The filter can help with the discoloration if you use carbon in your filter. A filter with just mechanical media (i.e. sponges/ filter floss) and bio media (i.e. ceramic rings/ bio balls) will not do much for removing discolored water.

Hopefully blue acara can give you some insight on how he prepared his driftwood for his tank and how he keeps such clear water.

Thanks,
Matt


----------



## blue acara (Aug 8, 2006)

Most of the wood in my tank is the thin branchy type which as far as I remember released slim to none amounts of tannins, they do float for a week or so in the tank. Bog wood particually big thick pieces in large amounts will give out some tannin which isn't really a bad thing, its very natural... many south americans fish come from dark stained waters, rio ***** for example.

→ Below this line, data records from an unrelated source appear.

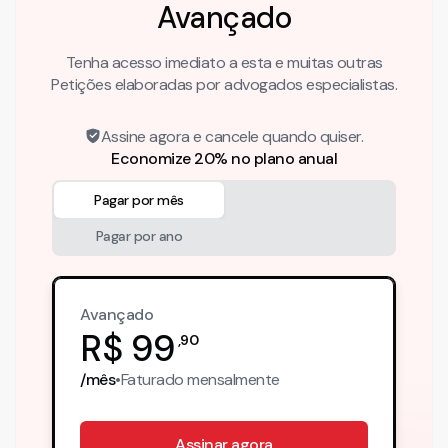
Avançado
Tenha acesso imediato a esta e muitas outras
Petições elaboradas por advogados especialistas.
Assine agora e cancele quando quiser.
Economize 20% no plano anual
Pagar por mês
Pagar por ano
Avançado
R$
99
,
90
/mês
•
Faturado
mensalmente
Assinar agora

If your tank water becomes stained do a large waterchange. As already said carbon will help but I never use the stuff. Boil the bogwood before adding it- a lot of tannins come out that way.


----------



## blue acara (Aug 8, 2006)

If the bogwood pieces you buy are huge put them in a bucket and pour over the boiling water and into the bucket. This will require a lot of kettle usage though! After this you can add very hot tap water a few times. Each time you add hot water let thew wood soak init until the water gets cold.

Try to source some of the branchy type wood (redmoor wood/sumatra driftwood is excellent) it will release basically no tannins and looks better than chunky pieces of bogwood(although bogwood setups can look great if done well)

Its worth the work in the end as good looking large pieces of wood looks excellent and quite natural in a south american setup. Good luck


----------



## monicawells (Sep 14, 2011)

Thanks! :thumb:


----------